JPMorgan Chase, Other Banks' High Legal Bills Menace Profits

JPMorgan Chase & Co. and the biggest U.S. banks face billions of dollars in legal costs related to their role in the financial crisis, threatening their profits and the stock price gains they made in 2010, analysts said.

JPMorgan Chase reported $5.2 billion of legal costs in the first nine months of last year, compared with a gain of $10 million in the same period a year earlier. The costs would rise if the bank reserves for multibillion-dollar lawsuits by Lehman Brothers Holdings Inc. and the trustee liquidating Bernard L. Madoff's firm.

Bank of America Corp. and Citigroup Inc. are also besieged by lawsuits stemming from the credit crisis, brought by plaintiffs ranging from foreclosed-upon homeowners to institutional investors whose mortgage-backed bonds turned out to be money-losers.

"They're under legal attack," said Richard Bove, an analyst at Rochdale Securities in Lutz, Fla. "They're similar to the asbestos or the tobacco industry, and they're going to be repeatedly sued in the next few years."

JPMorgan Chase's third-quarter net profit of $4.4 billion, up 23% from a year earlier, would have been larger if it had not set aside $1.3 billion of pretax income for lawsuits and $1 billion for mortgage repurchases. Banks have not yet reported their results for the fourth quarter.

Litigation "ain't going away," JPMorgan Chase's chief executive, Jamie Dimon, told analysts on an Oct. 13 conference call. "It's becoming a cost of doing business."

JPMorgan Chase, which used the word "litigation" about 50 times in its latest 10-Q filing with the Securities and Exchange Commission, discloses more about lawsuits' effect on results than Citigroup or Wells Fargo & Co., and has been taking larger reserves than some rivals, according to company filings.

Almost nine pages of JPMorgan Chase's third-quarter 10-Q deal with legal issues. They range from home foreclosure investigations by state officials, to shareholder lawsuits against Bear Stearns Cos., which JPMorgan Chase bought in 2008, to suits from nine different Federal Home Loan banks demanding compensation for mortgage-backed securities.

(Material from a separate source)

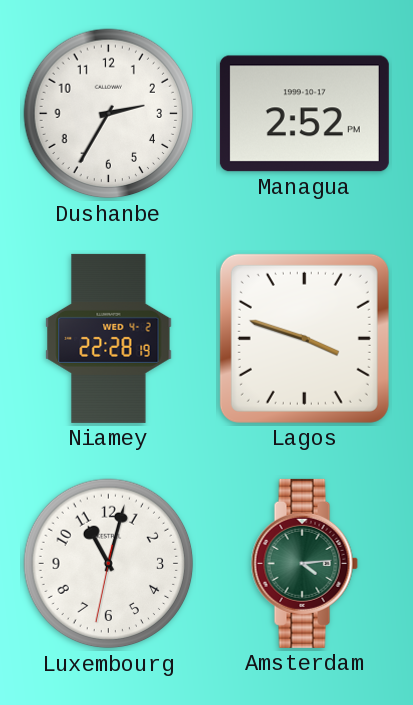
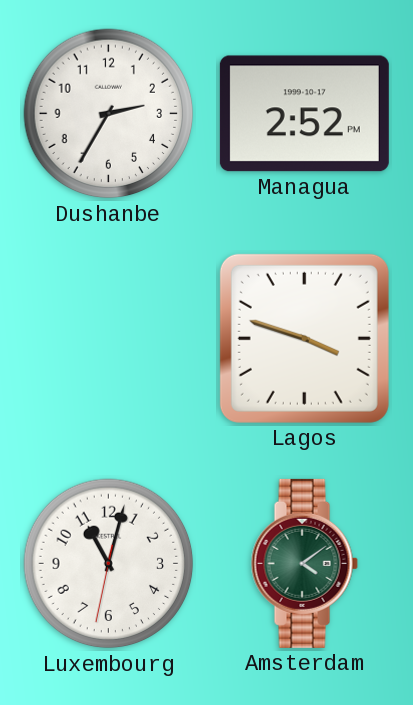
Niamey: 22:28 -> none
Amsterdam: 4:14 -> 4:09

This year, though, the usual fraud and mismanagement suits are dwarfed by the potential liabilities stemming from the collapse of the housing market. Litigation may force banks to pay back about $134 billion for so-called private-label mortgage loans, said Chris Gamaitoni, a bank analyst at Compass Point Research and Trading LLC in Washington. Such loans are considered riskier than mortgage loans issued by Fannie Mae or Freddie Mac.

B of A reported $1.2 billion in litigation costs for the nine months through Sept. 30, excluding fees to outside law firms. It is suing or being sued in 5,696 legal proceedings in federal court, compared with JPMorgan Chase's 3,757 lawsuits, according to data compiled by Bloomberg News.

Cases for which B of A has already reserved some money may wind up costing the bank $400 million to $1.9 billion more than it has set aside, according to its 10-Q. The bank's nine-month litigation cost of $1.2 billion compared with $477 million a year earlier.

"Our litigation-related expenses are cyclical and are not attributable to a single factor," said B of A spokesman Lawrence Grayson.

Citigroup, now dealing with 1,713 federal court proceedings according to Bloomberg data, tries to settle lawsuits, the bank said in a filing. Shannon Bell, a spokeswoman for Citigroup, declined to comment.